General information
- Type: Very light jet (VLJ), personal business jet
- National origin: United States
- Manufacturer: Spectrum Aeronautical

History
- Developed from: Spectrum S-33 Independence

= Spectrum S-40 Freedom =

American very light business jet (in development 2016)

The Spectrum S-40 Freedom is a business jet under development by Spectrum Aeronautical. The aircraft was announced at the 2006 NBAA Conference in Orlando, Florida.

==Design and development==
The S-40 is expected to be classified as a very light jet, albeit it is planned to feature a cabin comparable to the Lear 60, Hawker 800, Phenom 300 and the Citation XLS, at a Maximum Take-Off Weight of less than 10000 lb.

It will be built using a graphite-epoxy construction process that makes the aircraft one third the weight of comparably sized aluminium airplanes. The aircraft is designed to cruise at 45000 ft at speeds up to 435 knots (Mach 0.76) and fly as far as 4170 km - while consuming about 40% less fuel than conventionally built planes - using two GE Honda HF120 engines.

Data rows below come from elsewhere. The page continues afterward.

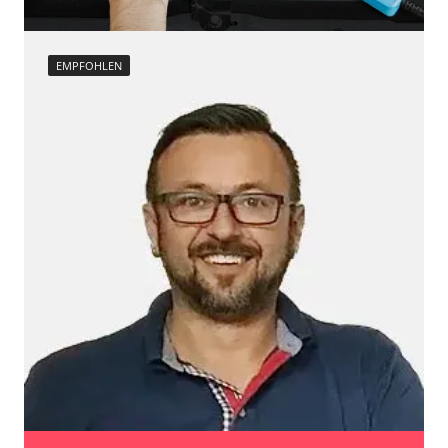
EMPFOHLEN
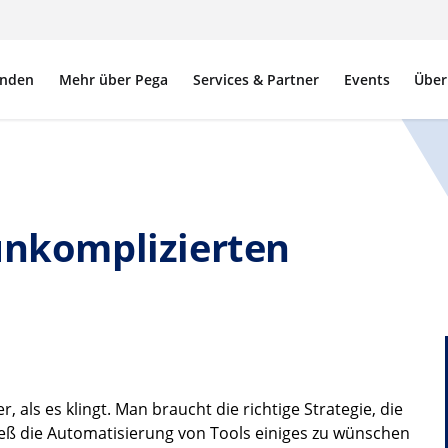
nden
Mehr über Pega
Services & Partner
Events
Über
unkomplizierten
, als es klingt. Man braucht die richtige Strategie, die
 ließ die Automatisierung von Tools einiges zu wünschen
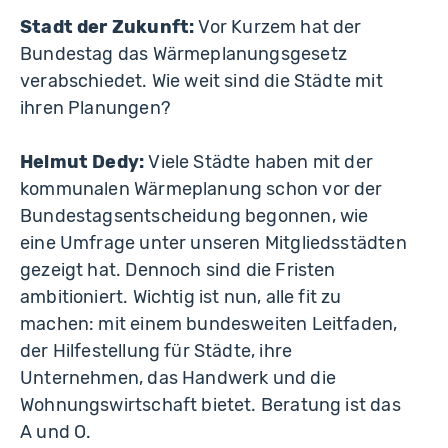
Stadt der Zukunft:
Vor Kurzem hat der
Bundestag das Wärmeplanungsgesetz
verabschiedet. Wie weit sind die Städte mit
ihren Planungen?
Helmut Dedy:
Viele Städte haben mit der
kommunalen Wärmeplanung schon vor der
Bundestagsentscheidung begonnen, wie
eine Umfrage unter unseren Mitgliedsstädten
gezeigt hat. Dennoch sind die Fristen
ambitioniert. Wichtig ist nun, alle fit zu
machen: mit einem bundesweiten Leitfaden,
der Hilfestellung für Städte, ihre
Unternehmen, das Handwerk und die
Wohnungswirtschaft bietet. Beratung ist das
A und O.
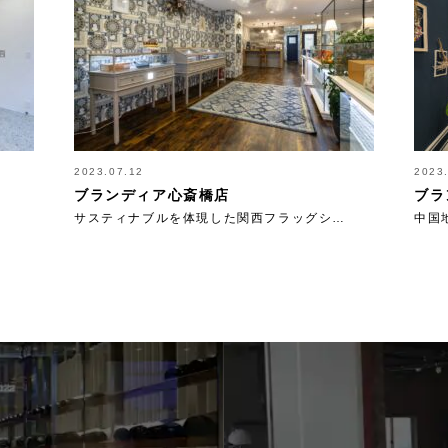
2023.07.12
2023
ブランディア心斎橋店
ブラ
サスティナブルを体現した関西フラッグシ…
中国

The retail sales price of the aircraft is supposed to be US-$6.8 million. In May 2011 Spectrum president Austin Blue is quoted: "We are still trying to get the programmes advancing, but it is not easy" The aircraft is to be released about 12 months before the smaller Spectrum S-33 Independence. FAA and JAA Type Certifications of the S-40 Freedom were initially estimated for 2010.

In 2016, the company stated that it was looking for funding to produce the S-40 in Mexico.